What the task asks - All the lines below need to be output exactly, apart from any images.

Available data -
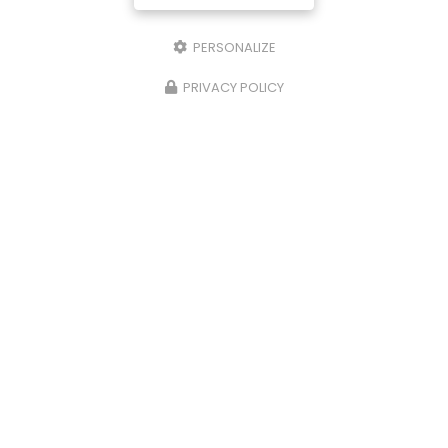
PERSONALIZE
PRIVACY POLICY
09/06/2026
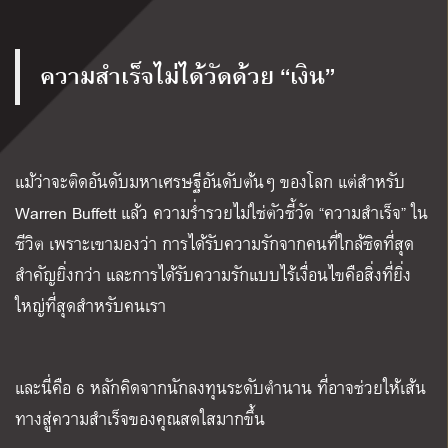
ความสำเร็จไม่ได้วัดด้วย “เงิน”
แม้ว่าจะติดอันดับมหาเศรษฐีอันดับต้นๆ ของโลก แต่สำหรับ
Warren Buffett แล้ว ความร่ำรวยไม่ใช่ตัวชี้วัด “ความสำเร็จ” ใน
ชีวิต เพราะเขามองว่า การได้รับความรักจากคนที่ใกล้ชิดที่สุด
สำคัญยิ่งกว่า และการได้รับความรักแบบไร้เงื่อนไขคือสิ่งที่ยิ่ง
ใหญ่ที่สุดสำหรับคนเรา
และนี่คือ
6
หลักคิดจากนักลงทุนระดับตำนาน ที่อาจช่วยให้เส้น
ทางสู่ความสำเร็จของคุณสดใสมากขึ้น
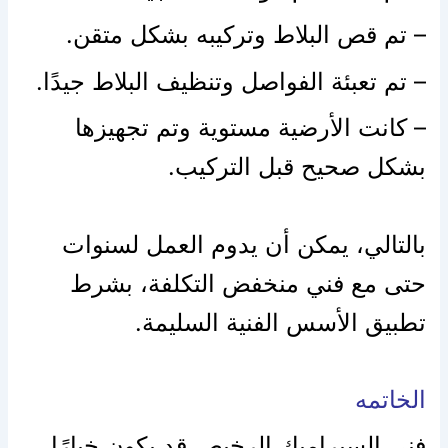
– تم قص البلاط وتركيبه بشكل متقن.
– تم تعبئة الفواصل وتنظيف البلاط جيدًا.
– كانت الأرضية مستوية وتم تجهيزها
بشكل صحيح قبل التركيب.
بالتالي، يمكن أن يدوم العمل لسنوات
حتى مع فني منخفض التكلفة، بشرط
تطبيق الأسس الفنية السليمة.
الخاتمه
فني السيراميك الرخيص قد يكون خيارًا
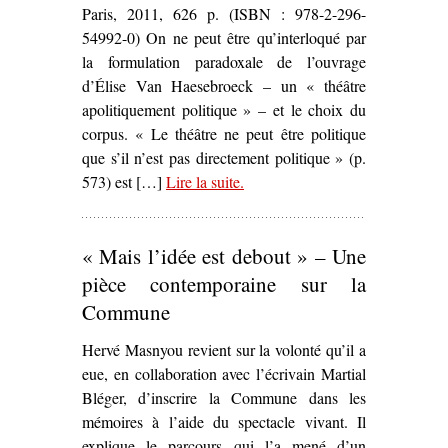
Paris, 2011, 626 p. (ISBN : 978-2-296-
54992-0) On ne peut être qu’interloqué par
la formulation paradoxale de l’ouvrage
d’Élise Van Haesebroeck – un « théâtre
apolitiquement politique » – et le choix du
corpus. « Le théâtre ne peut être politique
que s’il n’est pas directement politique » (p.
573) est […]
Lire la suite
– ‘
.
Identité(s) et territoire du
théâtre politique contemporain.
Claude Régy, le Groupe Merci
« Mais l’idée est debout » – Une
et le Théâtre du Radeau : un
théâtre apolitiquement politique
,
pièce contemporaine sur la
Élise Van Haesebroeck’
Commune
Hervé Masnyou revient sur la volonté qu’il a
eue, en collaboration avec l’écrivain Martial
Bléger, d’inscrire la Commune dans les
mémoires à l’aide du spectacle vivant. Il
explique le parcours qui l’a mené d’un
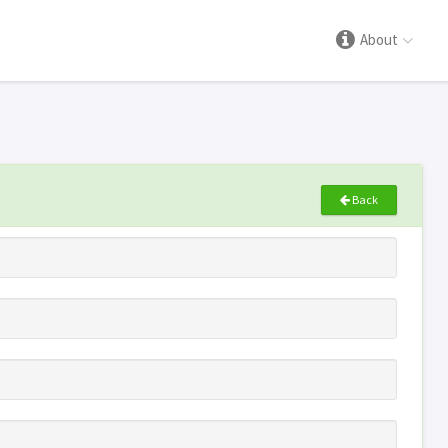
About
Back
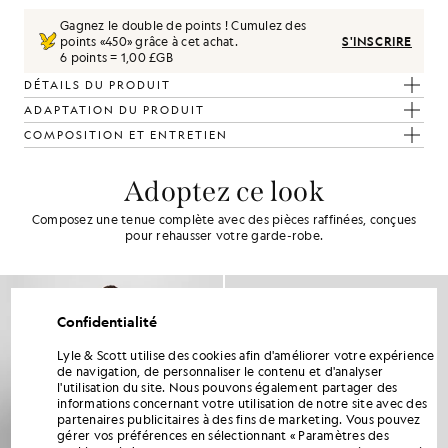
Gagnez le double de points ! Cumulez des
points «
450
» grâce à cet achat.
S'INSCRIRE
6 points = 1,00 £GB
DÉTAILS DU PRODUIT
ADAPTATION DU PRODUIT
COMPOSITION ET ENTRETIEN
Adoptez ce look
Composez une tenue complète avec des pièces raffinées, conçues
pour rehausser votre garde-robe.
Confidentialité
Lyle & Scott utilise des cookies afin d'améliorer votre expérience
de navigation, de personnaliser le contenu et d'analyser
l'utilisation du site. Nous pouvons également partager des
informations concernant votre utilisation de notre site avec des
partenaires publicitaires à des fins de marketing. Vous pouvez
gérer vos préférences en sélectionnant « Paramètres des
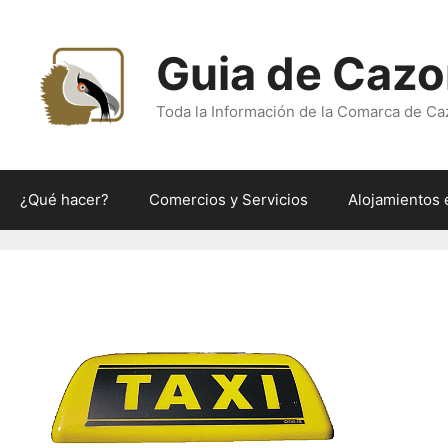
Saltar
al
Guia de Cazo
contenido
Toda la Información de la Comarca de Ca
¿Qué hacer?
Comercios y Servicios
Alojamientos 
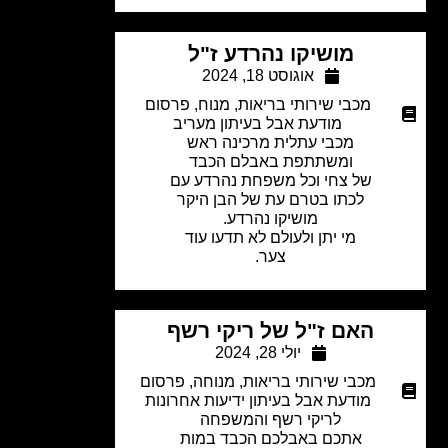
מושיקו נהרדע ז"ל
אוגוסט 18, 2024
מכבי שירותי בריאות
,
מנוח
,
פרסום
מודעת אבל בעיתון מעריב
מכבי עתלית מרכינה ראש
ומשתתפת באבלם הכבד
של צחי וכל משפחת נהרדע עם
לכתו בטרם עת של הבן היקר
מושיקו נהרדע.
מי יתן ולעולם לא תדעו עוד
צער.
האם ז"ל של ריקי רשף
יולי 28, 2024
מכבי שירותי בריאות
,
מנוחה
,
פרסום
מודעת אבל בעיתון ידיעות אחרונות
לריקי רשף והמשפחה
אתכם באבלכם הכבד במות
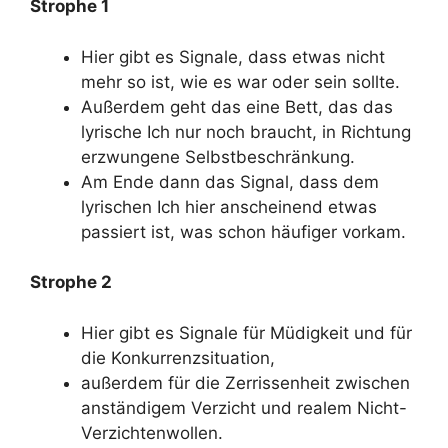
Strophe 1
Hier gibt es Signale, dass etwas nicht
mehr so ist, wie es war oder sein sollte.
Außerdem geht das eine Bett, das das
lyrische Ich nur noch braucht, in Richtung
erzwungene Selbstbeschränkung.
Am Ende dann das Signal, dass dem
lyrischen Ich hier anscheinend etwas
passiert ist, was schon häufiger vorkam.
Strophe 2
Hier gibt es Signale für Müdigkeit und für
die Konkurrenzsituation,
außerdem für die Zerrissenheit zwischen
anständigem Verzicht und realem Nicht-
Verzichtenwollen.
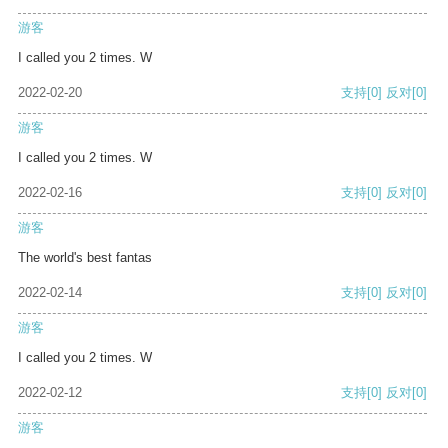
游客
I called you 2 times. W
2022-02-20
支持
[0]
反对
[0]
游客
I called you 2 times. W
2022-02-16
支持
[0]
反对
[0]
游客
The world's best fantas
2022-02-14
支持
[0]
反对
[0]
游客
I called you 2 times. W
2022-02-12
支持
[0]
反对
[0]
游客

Output of the exercise -
PERSONALIZE
PRIVACY POLICY
09/06/2026
ความสำเร็จไม่ได้วัดด้วย “เงิน”
แม้ว่าจะติดอันดับมหาเศรษฐีอันดับต้นๆ ของโลก แต่สำหรับ
Warren Buffett แล้ว ความร่ำรวยไม่ใช่ตัวชี้วัด “ความสำเร็จ” ใน
ชีวิต เพราะเขามองว่า การได้รับความรักจากคนที่ใกล้ชิดที่สุด
สำคัญยิ่งกว่า และการได้รับความรักแบบไร้เงื่อนไขคือสิ่งที่ยิ่ง
ใหญ่ที่สุดสำหรับคนเรา
และนี่คือ
6
หลักคิดจากนักลงทุนระดับตำนาน ที่อาจช่วยให้เส้น
ทางสู่ความสำเร็จของคุณสดใสมากขึ้น
– تم قص البلاط وتركيبه بشكل متقن.
– تم تعبئة الفواصل وتنظيف البلاط جيدًا.
– كانت الأرضية مستوية وتم تجهيزها
بشكل صحيح قبل التركيب.
بالتالي، يمكن أن يدوم العمل لسنوات
حتى مع فني منخفض التكلفة، بشرط
تطبيق الأسس الفنية السليمة.
الخاتمه
فني السيراميك الرخيص قد يكون خيارًا
Paris, 2011, 626 p. (ISBN : 978-2-296-
54992-0) On ne peut être qu’interloqué par
la formulation paradoxale de l’ouvrage
d’Élise Van Haesebroeck – un « théâtre
apolitiquement politique » – et le choix du
corpus. « Le théâtre ne peut être politique
que s’il n’est pas directement politique » (p.
573) est […]
Lire la suite
– ‘
.
Identité(s) et territoire du
théâtre politique contemporain.
Claude Régy, le Groupe Merci
« Mais l’idée est debout » – Une
et le Théâtre du Radeau : un
théâtre apolitiquement politique
,
pièce contemporaine sur la
Élise Van Haesebroeck’
Commune
Hervé Masnyou revient sur la volonté qu’il a
eue, en collaboration avec l’écrivain Martial
Bléger, d’inscrire la Commune dans les
mémoires à l’aide du spectacle vivant. Il
explique le parcours qui l’a mené d’un
About
Back
Gagnez le double de points ! Cumulez des
points «
450
» grâce à cet achat.
S'INSCRIRE
6 points = 1,00 £GB
DÉTAILS DU PRODUIT
ADAPTATION DU PRODUIT
COMPOSITION ET ENTRETIEN
Adoptez ce look
Composez une tenue complète avec des pièces raffinées, conçues
pour rehausser votre garde-robe.
Confidentialité
Lyle & Scott utilise des cookies afin d'améliorer votre expérience
de navigation, de personnaliser le contenu et d'analyser
l'utilisation du site. Nous pouvons également partager des
informations concernant votre utilisation de notre site avec des
partenaires publicitaires à des fins de marketing. Vous pouvez
gérer vos préférences en sélectionnant « Paramètres des
Saltar
al
Guia de Cazo
contenido
Toda la Información de la Comarca de Ca
¿Qué hacer?
Comercios y Servicios
Alojamientos 
מושיקו נהרדע ז"ל
אוגוסט 18, 2024
מכבי שירותי בריאות
,
מנוח
,
פרסום
מודעת אבל בעיתון מעריב
מכבי עתלית מרכינה ראש
ומשתתפת באבלם הכבד
של צחי וכל משפחת נהרדע עם
לכתו בטרם עת של הבן היקר
מושיקו נהרדע.
מי יתן ולעולם לא תדעו עוד
צער.
האם ז"ל של ריקי רשף
יולי 28, 2024
מכבי שירותי בריאות
,
מנוחה
,
פרסום
מודעת אבל בעיתון ידיעות אחרונות
לריקי רשף והמשפחה
אתכם באבלכם הכבד במות
Strophe 1
Hier gibt es Signale, dass etwas nicht
mehr so ist, wie es war oder sein sollte.
Außerdem geht das eine Bett, das das
lyrische Ich nur noch braucht, in Richtung
erzwungene Selbstbeschränkung.
Am Ende dann das Signal, dass dem
lyrischen Ich hier anscheinend etwas
passiert ist, was schon häufiger vorkam.
Strophe 2
Hier gibt es Signale für Müdigkeit und für
die Konkurrenzsituation,
außerdem für die Zerrissenheit zwischen
anständigem Verzicht und realem Nicht-
Verzichtenwollen.
游客
I called you 2 times. W
2022-02-20
支持
[0]
反对
[0]
游客
I called you 2 times. W
2022-02-16
支持
[0]
反对
[0]
游客
The world's best fantas
2022-02-14
支持
[0]
反对
[0]
游客
I called you 2 times. W
2022-02-12
支持
[0]
反对
[0]
游客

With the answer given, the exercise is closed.